# Happy Birthday Dr Morbius



## Lotus (Nov 12, 2004)

Happy Birthday Dr Morbius


----------



## DeathTouch (Sep 6, 2005)

Happy Birthday Dr. Morbius!


----------



## Hauntiholik (May 17, 2006)

Happy Birthday Doc!!!!


----------



## ScareFX (Aug 18, 2004)

Happy Birthday Doc.


----------



## Wyatt Furr (Jun 5, 2006)

Happy Birthday to you,
Bad singing its true.
You wanted a present,
So I coughed a hairball too........

Its just like potpourri,only fresher......


----------



## Sickie Ickie (Jun 20, 2006)

LOL Congrats for getting through another year Doc!


----------



## Vlad (Aug 2, 2005)

Happy Birthday Doc, enjoy !!


----------



## ScareShack (May 26, 2006)

Happy jolly Birthday Mr. Doc. Hope its a good one!


----------



## HalloweenRick (Nov 25, 2005)

Happy Birthday Doc!


----------



## Brad Green (Jul 29, 2004)

Happy Birthday!


----------



## HibLaGrande (Sep 25, 2005)

whaa naah naah naah naah naah na na... so you say it's your birthday.

Happy Birthday DR M.


----------



## Adam I (Jun 16, 2007)

Happy Birthday


----------



## Bone Dancer (Oct 7, 2005)

Happy Birthday, you old timer you


----------



## Zombie-F (Apr 12, 2004)

Happy birthday to the Doctor. I hope you get every ghoulish gift you want.


----------



## Frighteners Entertainment (Jan 24, 2006)

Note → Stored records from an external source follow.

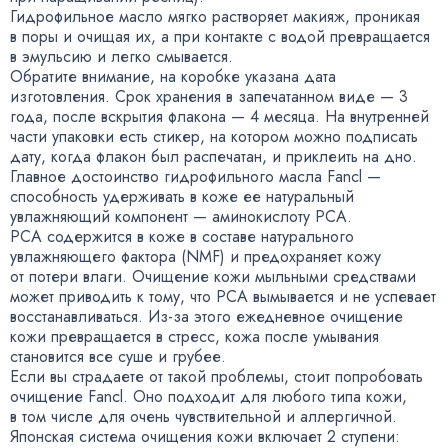
Гидрофильное масло мягко растворяет макияж
,
проникая
в поры и очищая их
,
а при контакте с водой превращается
в эмульсию и легко смывается.
Обратите внимание
,
на коробке указана дата
изготовления. Срок хранения в запечатанном виде — 3
года
,
после вскрытия флакона — 4 месяца. На внутренней
части упаковки есть стикер
,
на котором можно подписать
дату
,
когда флакон был распечатан
,
и приклеить на дно.
Главное достоинство гидрофильного масла Fancl —
способность удерживать в коже ее натуральный
увлажняющий компонент — аминокислоту PCA.
PCA содержится в коже в составе натурального
увлажняющего фактора
(
NMF) и предохраняет кожу
от потери влаги. Очищение кожи мыльными средствами
может приводить к тому
,
что PCA вымывается и не успевает
восстанавливаться.
Из-за
этого ежедневное очищение
кожи превращается в стресс
,
кожа после умывания
становится все суше и грубее.
Если вы страдаете от такой проблемы
,
стоит попробовать
очищение Fancl. Оно подходит для любого типа кожи
,
в том числе для очень чувствительной и аллергичной.
Японская система очищения кожи включает 2 ступени:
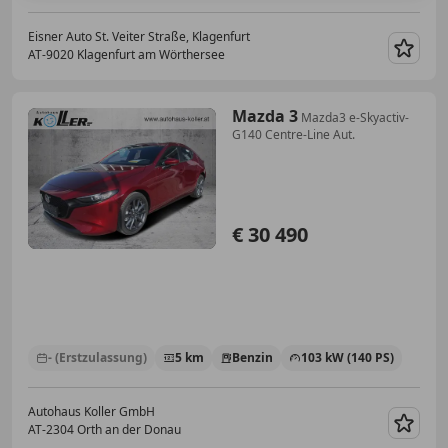
Eisner Auto St. Veiter Straße, Klagenfurt
AT-9020 Klagenfurt am Wörthersee
Merk
Mazda 3
Mazda3 e-Skyactiv-
G140 Centre-Line Aut.
€ 30 490
- (Erstzulassung)
5 km
Benzin
103 kW (140 PS)
Autohaus Koller GmbH
AT-2304 Orth an der Donau
Merk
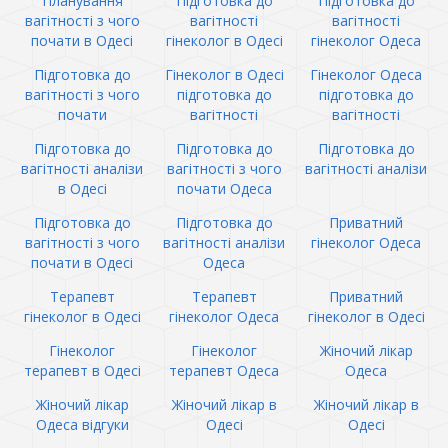
Планування
Підготовка до
Підготовка до
вагітності з чого
вагітності
вагітності
почати в Одесі
гінеколог в Одесі
гінеколог Одеса
Підготовка до
Гінеколог в Одесі
Гінеколог Одеса
вагітності з чого
підготовка до
підготовка до
почати
вагітності
вагітності
Підготовка до
Підготовка до
Підготовка до
вагітності аналізи
вагітності з чого
вагітності аналізи
в Одесі
почати Одеса
Підготовка до
Підготовка до
Приватний
вагітності з чого
вагітності аналізи
гінеколог Одеса
почати в Одесі
Одеса
Терапевт
Терапевт
Приватний
гінеколог в Одесі
гінеколог Одеса
гінеколог в Одесі
Гінеколог
Гінеколог
Жіночий лікар
терапевт в Одесі
терапевт Одеса
Одеса
Жіночий лікар
Жіночий лікар в
Жіночий лікар в
Одеса відгуки
Одесі
Одесі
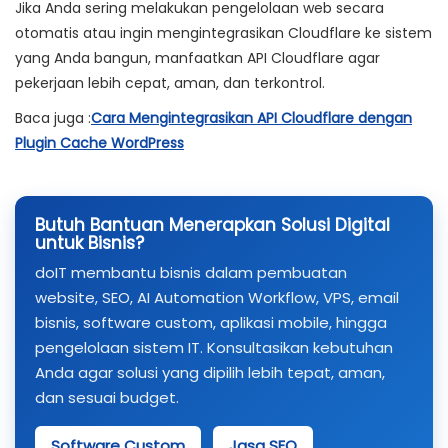
Jika Anda sering melakukan pengelolaan web secara
otomatis atau ingin mengintegrasikan Cloudflare ke sistem
yang Anda bangun, manfaatkan API Cloudflare agar
pekerjaan lebih cepat, aman, dan terkontrol.
Baca juga :
Cara Mengintegrasikan API Cloudflare dengan
Plugin Cache WordPress
Butuh Bantuan Menerapkan Solusi Digital
untuk Bisnis?
doIT membantu bisnis dalam pembuatan
website, SEO, AI Automation Workflow, VPS, email
bisnis, software custom, aplikasi mobile, hingga
pengelolaan sistem IT. Konsultasikan kebutuhan
Anda agar solusi yang dipilih lebih tepat, aman,
dan sesuai budget.
Software Custom
Jasa SEO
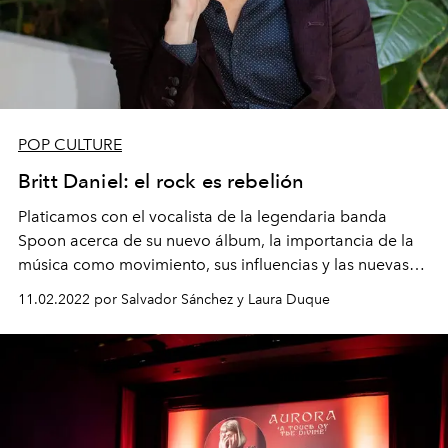
POP CULTURE
Britt Daniel: el rock es rebelión
Platicamos con el vocalista de la legendaria banda
Spoon acerca de su nuevo álbum, la importancia de la
música como movimiento, sus influencias y las nuevas
plataformas digitales.
11.02.2022 por Salvador Sánchez y Laura Duque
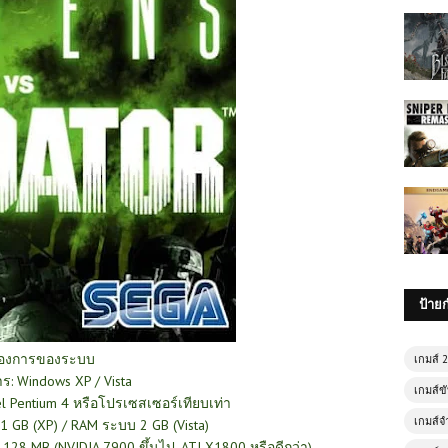
ป้าย
้องการของระบบ
เกมส์ 
ร: Windows XP / Vista
เกมส์ขั
l Pentium 4 หรือโปรเซสเซอร์เทียบเท่า
เกมส์จ
 GB (XP) / RAM ระบบ 2 GB (Vista)
 128 MB (NVIDIA 7900 ขึ้นไป, ATI X1800 หรือดีกว่า)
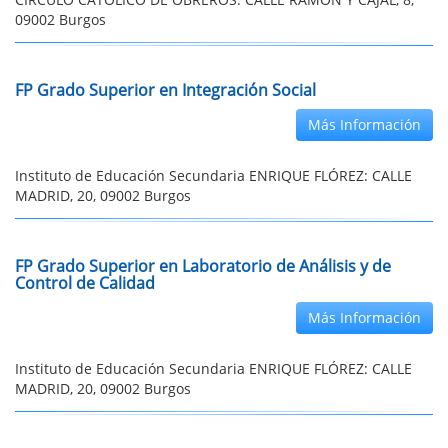
09002 Burgos
FP Grado Superior en Integración Social
Más Información
Instituto de Educación Secundaria ENRIQUE FLÓREZ: CALLE
MADRID, 20, 09002 Burgos
FP Grado Superior en Laboratorio de Análisis y de
Control de Calidad
Más Información
Instituto de Educación Secundaria ENRIQUE FLÓREZ: CALLE
MADRID, 20, 09002 Burgos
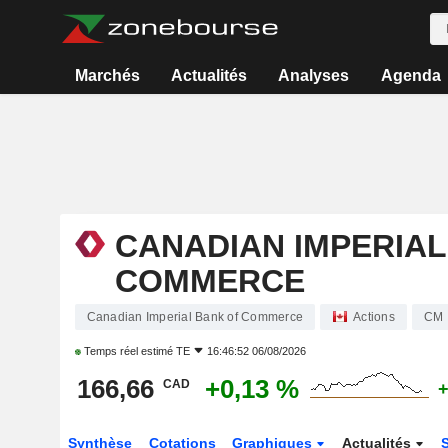
Marchés
Actualités
Analyses
Agenda
CANADIAN IMPERIAL
COMMERCE
Canadian Imperial Bank of Commerce
Actions
CM
Temps réel estimé
TE
16:46:52 06/08/2026
166,66
+0,13 %
CAD
+
Synthèse
Cotations
Graphiques
Actualités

I hope you get your very own proctology kit my good doctor! lol

Hope it's been a great day for you


----------



## Lauriebeast (Feb 27, 2007)

Happy Birthday to you Doc!


----------



## pyro (Oct 7, 2006)

happy birthday doc


----------



## scareme (Aug 29, 2006)

Happy Birthday to you!
Happy Birthday to you!
Happy Birthday dear Doctor!
Happy Birthday to you!


----------



## Ghostess (Aug 21, 2005)

MY GOD YOU'RE OLD!!

Sorry, I just had to... lol Happy Birthday!


----------



## heresjohnny (Feb 15, 2006)

Happy Birthday Doc! 

heresjohnny gives Dr Morbius a case of beer.


----------



## slightlymad (May 25, 2006)

Happy Horror Day Doc


----------



## Dr Morbius (Sep 21, 2004)

Thanks guys! I hadn't had time to log in till now...How nice to see all those messeges!!! I had a great time, and you're birthday wishes made it even better..thanks again!


----------



## slimy (Jul 12, 2006)

Happy belated b day, Doc.


----------



## playfx (Mar 10, 2007)

Happy Belated Birthday!


----------



## kevin242 (Sep 30, 2005)

Happy Happy


----------